Project Canterbury

Locust Street Letters

By Frank Lawrence Vernon

Philadelphia: St. Mark's Church, Locust Street.




When Our Lord was led up of the spirit into the wilderness to be tempted, the tempter was the devil. When the temptation was finished, Our Lord said to the tempter, get thee hence Satan. The name Satan is a Hebrew word. In Greek it is translated by the word diabolos, which means accuser, adversary. The English word for diabolos is devil. Who is he? What is he?

The answer to this question is contained in the twelfth chapter of the Book of the Revelation of St. John the Divine, in the seventh, eighth and ninth verses, part of the Epistle for Saint Michael and All Angels Day. “Be sober, be vigilant;” warns Saint Peter, “because your adversary the devil, as a roaring lion, walketh about, seeking whom he may devour: whom resist steadfast in the faith.”

It seems a long time ago since I first heard old-fashioned skeptics expressing doubts as to the existence of a personal devil. I suppose that most of them are dead by this time. They would be far behind the times if they were living now. The modern skeptic has advanced in knowledge since then. He has discovered that the world and the flesh are no longer the fields of temptation. He has discovered that there is no such thing as temptation. He has discovered that there is no such thing as sin. He has discovered that the way to attain to freedom from temptation is to yield to it.
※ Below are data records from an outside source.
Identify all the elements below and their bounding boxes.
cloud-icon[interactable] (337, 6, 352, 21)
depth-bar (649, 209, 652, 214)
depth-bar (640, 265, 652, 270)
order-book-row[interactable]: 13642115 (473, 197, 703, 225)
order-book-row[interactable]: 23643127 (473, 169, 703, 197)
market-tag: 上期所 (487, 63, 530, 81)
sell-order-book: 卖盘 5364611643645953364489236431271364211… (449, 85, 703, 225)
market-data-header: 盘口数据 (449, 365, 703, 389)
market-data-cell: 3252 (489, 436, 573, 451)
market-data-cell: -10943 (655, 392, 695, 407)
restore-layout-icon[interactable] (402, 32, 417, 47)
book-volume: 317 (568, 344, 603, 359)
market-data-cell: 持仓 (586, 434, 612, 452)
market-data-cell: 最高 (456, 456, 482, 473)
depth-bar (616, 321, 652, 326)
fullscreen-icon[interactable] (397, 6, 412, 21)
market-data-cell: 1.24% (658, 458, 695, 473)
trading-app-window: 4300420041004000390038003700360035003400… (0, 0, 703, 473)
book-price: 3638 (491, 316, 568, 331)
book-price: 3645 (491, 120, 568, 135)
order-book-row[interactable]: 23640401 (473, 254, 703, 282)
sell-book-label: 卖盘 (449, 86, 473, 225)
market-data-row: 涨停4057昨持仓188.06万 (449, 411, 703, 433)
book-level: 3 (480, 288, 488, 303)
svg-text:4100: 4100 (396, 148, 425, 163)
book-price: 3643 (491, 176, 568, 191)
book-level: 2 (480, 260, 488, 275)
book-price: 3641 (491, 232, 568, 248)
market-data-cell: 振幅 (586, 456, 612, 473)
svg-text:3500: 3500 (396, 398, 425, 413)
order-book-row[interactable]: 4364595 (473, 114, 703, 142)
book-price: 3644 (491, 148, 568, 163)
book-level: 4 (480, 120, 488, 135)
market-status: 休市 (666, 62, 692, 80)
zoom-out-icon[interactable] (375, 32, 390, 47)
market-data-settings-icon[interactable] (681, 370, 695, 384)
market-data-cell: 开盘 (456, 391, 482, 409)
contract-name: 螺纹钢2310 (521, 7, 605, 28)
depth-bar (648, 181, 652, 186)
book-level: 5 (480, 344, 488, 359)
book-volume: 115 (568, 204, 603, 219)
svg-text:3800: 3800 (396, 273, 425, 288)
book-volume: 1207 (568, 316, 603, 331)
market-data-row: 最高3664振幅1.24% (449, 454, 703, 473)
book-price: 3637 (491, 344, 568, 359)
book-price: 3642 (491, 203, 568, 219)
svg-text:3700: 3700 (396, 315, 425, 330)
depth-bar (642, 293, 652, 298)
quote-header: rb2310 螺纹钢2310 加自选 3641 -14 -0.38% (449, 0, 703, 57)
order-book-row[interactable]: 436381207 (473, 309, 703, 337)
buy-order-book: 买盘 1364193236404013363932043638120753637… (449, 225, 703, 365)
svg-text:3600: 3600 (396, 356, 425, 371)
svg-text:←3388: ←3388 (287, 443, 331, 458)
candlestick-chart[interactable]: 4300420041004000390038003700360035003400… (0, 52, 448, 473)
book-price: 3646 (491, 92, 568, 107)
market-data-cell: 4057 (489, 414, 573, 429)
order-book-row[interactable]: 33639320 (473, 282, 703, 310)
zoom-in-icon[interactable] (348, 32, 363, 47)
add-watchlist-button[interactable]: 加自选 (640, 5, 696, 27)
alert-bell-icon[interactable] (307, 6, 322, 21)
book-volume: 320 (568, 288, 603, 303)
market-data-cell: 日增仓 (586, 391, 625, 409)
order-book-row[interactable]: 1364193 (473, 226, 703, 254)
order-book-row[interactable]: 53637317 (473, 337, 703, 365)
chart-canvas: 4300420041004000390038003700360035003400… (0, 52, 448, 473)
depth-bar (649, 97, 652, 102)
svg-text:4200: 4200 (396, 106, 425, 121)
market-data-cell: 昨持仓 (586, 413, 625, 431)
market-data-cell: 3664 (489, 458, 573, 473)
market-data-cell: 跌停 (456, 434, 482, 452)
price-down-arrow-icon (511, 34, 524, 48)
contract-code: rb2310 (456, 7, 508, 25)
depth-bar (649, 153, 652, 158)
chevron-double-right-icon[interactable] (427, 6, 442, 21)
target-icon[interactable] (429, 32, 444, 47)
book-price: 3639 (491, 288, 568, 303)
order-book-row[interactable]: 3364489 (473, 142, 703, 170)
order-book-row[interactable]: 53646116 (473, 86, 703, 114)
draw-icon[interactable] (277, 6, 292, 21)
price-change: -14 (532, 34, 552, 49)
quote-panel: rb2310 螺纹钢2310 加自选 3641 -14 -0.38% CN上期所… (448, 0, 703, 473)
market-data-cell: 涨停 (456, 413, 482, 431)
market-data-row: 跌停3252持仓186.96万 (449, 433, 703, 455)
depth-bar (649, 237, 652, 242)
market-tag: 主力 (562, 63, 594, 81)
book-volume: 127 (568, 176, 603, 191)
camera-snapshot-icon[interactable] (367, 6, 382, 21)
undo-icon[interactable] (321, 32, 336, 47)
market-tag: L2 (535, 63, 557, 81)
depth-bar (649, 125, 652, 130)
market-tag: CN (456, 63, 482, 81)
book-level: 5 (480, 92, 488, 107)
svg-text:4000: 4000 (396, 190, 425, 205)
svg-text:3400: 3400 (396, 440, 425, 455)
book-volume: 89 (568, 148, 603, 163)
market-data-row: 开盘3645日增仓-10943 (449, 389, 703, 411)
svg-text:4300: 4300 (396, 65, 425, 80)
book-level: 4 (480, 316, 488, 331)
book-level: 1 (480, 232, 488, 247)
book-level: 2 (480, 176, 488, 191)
He has discovered that the way to escape sin is to sin. This was called at first the new morality. I think that it is beginning to lose the interest of novelty. The unimaginative majority of people are stupid enough to say that it is only the old immorality. Demoniacal possession is as common today as it ever was.

I am not interested in arguing this point, partly because it needs no argument, but chiefly because I want to call attention to a lesson to be gained from the record of the miracle in today’s Gospel: “When the devil was gone out, the dumb spake.” This person, while he was possessed of the devil, was deprived of the use of a faculty. When the devil was gone out the man regained his freedom for self-expression. That freedom was the gift of Our Lord. Our Lord came into this world to restore to man the glorious liberty of the children of God. He came that we might have life, and that we might have it more abundantly.
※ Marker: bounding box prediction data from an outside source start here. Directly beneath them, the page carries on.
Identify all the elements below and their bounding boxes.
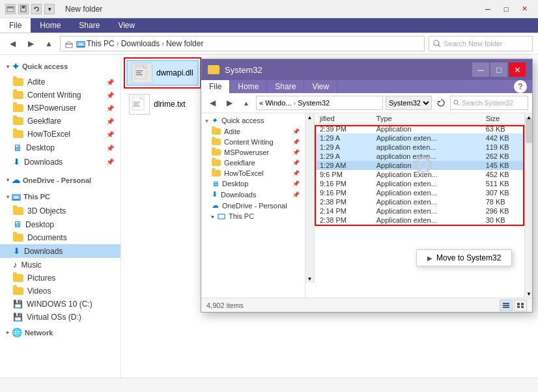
view-details-button[interactable] [500, 300, 513, 311]
file-table-scroll[interactable]: jified Type Size 2:39 PMApplication63 KB… [315, 113, 532, 298]
sidebar-item-downloads-qa[interactable]: ⬇ Downloads 📌 [0, 155, 120, 169]
tab-file[interactable]: File [0, 18, 31, 33]
sidebar-network[interactable]: ▸ 🌐 Network [0, 324, 120, 341]
tab-home[interactable]: Home [31, 18, 70, 33]
up-button[interactable]: ▲ [42, 36, 56, 51]
sidebar-item-geekflare[interactable]: Geekflare 📌 [0, 115, 120, 128]
table-row[interactable]: 2:38 PMApplication exten...30 KB [315, 216, 532, 225]
overlay-sidebar-onedrive[interactable]: ☁ OneDrive - Personal [201, 200, 305, 211]
minimize-button[interactable]: ─ [479, 3, 496, 16]
cell-modified: 9:6 PM [315, 170, 371, 179]
tab-view[interactable]: View [109, 18, 144, 33]
tab-share[interactable]: Share [70, 18, 109, 33]
overlay-sidebar-desktop[interactable]: 🖥 Desktop 📌 [201, 178, 305, 189]
title-bar-title: New folder [65, 5, 102, 14]
table-row[interactable]: 1:29 AApplication exten...442 KB [315, 133, 532, 143]
overlay-tab-share[interactable]: Share [267, 80, 304, 93]
drive-d-icon: 💾 [13, 313, 23, 322]
overlay-sidebar-howtoexcel[interactable]: HowToExcel 📌 [201, 168, 305, 178]
undo-icon[interactable] [31, 4, 42, 14]
close-button[interactable]: ✕ [516, 3, 533, 16]
table-row[interactable]: 1:29 AMApplication145 KB [315, 161, 532, 170]
address-path[interactable]: This PC › Downloads › New folder [60, 36, 425, 51]
table-row[interactable]: 2:14 PMApplication exten...296 KB [315, 206, 532, 216]
search-box[interactable]: Search New folder [429, 36, 533, 51]
sidebar-section-quick-access[interactable]: ▾ ✦ Quick access [0, 57, 120, 76]
sidebar-item-3d-objects[interactable]: 3D Objects [0, 204, 120, 217]
path-dropdown[interactable]: System32 [386, 96, 432, 110]
table-row[interactable]: 2:38 PMApplication exten...78 KB [315, 197, 532, 206]
back-button[interactable]: ◀ [5, 36, 20, 51]
sidebar-item-desktop-pc[interactable]: 🖥 Desktop [0, 217, 120, 231]
overlay-search-box[interactable]: Search System32 [450, 96, 528, 110]
help-button[interactable]: ? [514, 80, 527, 93]
sidebar-item-downloads-pc[interactable]: ⬇ Downloads [0, 244, 120, 258]
forward-button[interactable]: ▶ [23, 36, 38, 51]
table-row[interactable]: 2:39 PMApplication63 KB [315, 124, 532, 134]
cell-type: Application exten... [371, 179, 481, 188]
sidebar-item-howtoexcel[interactable]: HowToExcel 📌 [0, 128, 120, 141]
overlay-up-button[interactable]: ▲ [239, 96, 253, 110]
overlay-sidebar-adite[interactable]: Adite 📌 [201, 126, 305, 137]
scrollbar-thumb[interactable] [526, 117, 532, 143]
table-row[interactable]: 9:16 PMApplication exten...511 KB [315, 179, 532, 188]
overlay-tab-home[interactable]: Home [230, 80, 267, 93]
overlay-quick-access[interactable]: ▾ ✦ Quick access [201, 115, 305, 126]
sidebar-item-downloads-qa-label: Downloads [24, 158, 102, 167]
refresh-button[interactable] [434, 96, 447, 109]
sidebar-onedrive[interactable]: ▾ ☁ OneDrive - Personal [0, 171, 120, 189]
left-scroll: ▲ ▼ [305, 113, 315, 283]
sidebar-item-videos[interactable]: Videos [0, 285, 120, 298]
overlay-back-button[interactable]: ◀ [205, 96, 219, 110]
overlay-maximize-button[interactable]: □ [490, 63, 507, 77]
sidebar-item-music[interactable]: ♪ Music [0, 258, 120, 272]
svg-rect-13 [14, 196, 19, 199]
view-tiles-button[interactable] [514, 300, 527, 311]
sidebar-this-pc[interactable]: ▾ This PC [0, 189, 120, 204]
overlay-sidebar-downloads[interactable]: ⬇ Downloads 📌 [201, 189, 305, 200]
save-icon[interactable] [18, 4, 29, 14]
overlay-pin-adite: 📌 [292, 128, 300, 135]
overlay-sidebar-content-writing[interactable]: Content Writing 📌 [201, 137, 305, 147]
sidebar-item-pictures[interactable]: Pictures [0, 272, 120, 285]
overlay-sidebar-ms[interactable]: MSPoweruser 📌 [201, 147, 305, 158]
sidebar-item-windows[interactable]: 💾 WINDOWS 10 (C:) [0, 298, 120, 311]
sidebar-item-mspoweruser[interactable]: MSPoweruser 📌 [0, 102, 120, 115]
sidebar-item-content-writing[interactable]: Content Writing 📌 [0, 89, 120, 102]
scroll-down-button[interactable]: ▼ [307, 276, 313, 282]
overlay-tab-view[interactable]: View [304, 80, 337, 93]
cell-type: Application Exten... [371, 170, 481, 179]
svg-point-28 [454, 100, 458, 104]
sidebar-item-desktop[interactable]: 🖥 Desktop 📌 [0, 141, 120, 155]
scrollbar-up[interactable]: ▲ [525, 113, 532, 121]
table-row[interactable]: 9:16 PMApplication exten...307 KB [315, 188, 532, 197]
table-row[interactable]: 1:29 Aapplication exten...262 KB [315, 152, 532, 161]
overlay-sidebar-this-pc[interactable]: ▸ This PC [201, 211, 305, 221]
maximize-button[interactable]: □ [498, 3, 515, 16]
svg-rect-32 [503, 305, 509, 306]
file-item-dwmapi[interactable]: dwmapi.dll [126, 60, 199, 86]
sidebar-item-adite[interactable]: Adite 📌 [0, 76, 120, 89]
overlay-tab-file[interactable]: File [201, 80, 230, 93]
overlay-forward-button[interactable]: ▶ [222, 96, 236, 110]
overlay-minimize-button[interactable]: ─ [472, 63, 489, 77]
overlay-sidebar-geekflare[interactable]: Geekflare 📌 [201, 158, 305, 168]
overlay-address-path[interactable]: « Windo... › System32 [256, 96, 383, 110]
table-row[interactable]: 1:29 Aapplication exten...119 KB [315, 143, 532, 152]
breadcrumb-downloads[interactable]: Downloads [121, 39, 160, 48]
down-arrow-icon[interactable]: ▾ [44, 4, 55, 14]
right-scrollbar[interactable]: ▲ ▼ [524, 113, 532, 298]
breadcrumb-new-folder[interactable]: New folder [166, 39, 203, 48]
overlay-sidebar-ms-label: MSPoweruser [224, 148, 269, 156]
context-menu-move[interactable]: ▶ Move to System32 [417, 250, 511, 266]
scrollbar-down[interactable]: ▼ [525, 290, 532, 298]
breadcrumb-this-pc[interactable]: This PC [76, 39, 115, 48]
overlay-folder-excel [212, 170, 221, 176]
col-type[interactable]: Type [371, 113, 481, 124]
overlay-close-button[interactable]: ✕ [509, 63, 526, 77]
sidebar-item-documents[interactable]: Documents [0, 231, 120, 244]
scroll-up-button[interactable]: ▲ [307, 115, 313, 120]
sidebar-item-virtual-os[interactable]: 💾 Virtual OSs (D:) [0, 311, 120, 324]
table-row[interactable]: 9:6 PMApplication Exten...452 KB [315, 170, 532, 179]
col-modified[interactable]: jified [315, 113, 371, 124]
The enemy of life and “liberty is the devil. Those whom he beguiles and enslaves are lured into a life of perpetual frustration. The spiritual faculties become deadened through disuse. The bodily faculties become brutalized through misuse. Social bonds of love and loyalty are destroyed by passion and treachery. In the end everything worth having in this world and the next is lost. The awakening, when it is too late, to this consciousness of irretrievable loss, brings with it the worst pain of hell, which the theologians call poena damni, the pain of loss.

“Jesus was casting out a devil, and it was dumb.” So Our Lord looks into a devil-possessed soul. He sees within it, buried under the diseased tissue, the wasted form of the imprisoned person, who in spite of captivity and madness yet retains the remnant of a personality capable of restoration by the exercise of the virtue which He alone possesses. He speaks the word which exorcises. The devil is cast out. The victim regains consciousness. Our Lord cleanses, heals, restores, and releases the faculties which belong to the Sons of God, to praise the God who created, redeemed and illuminated them.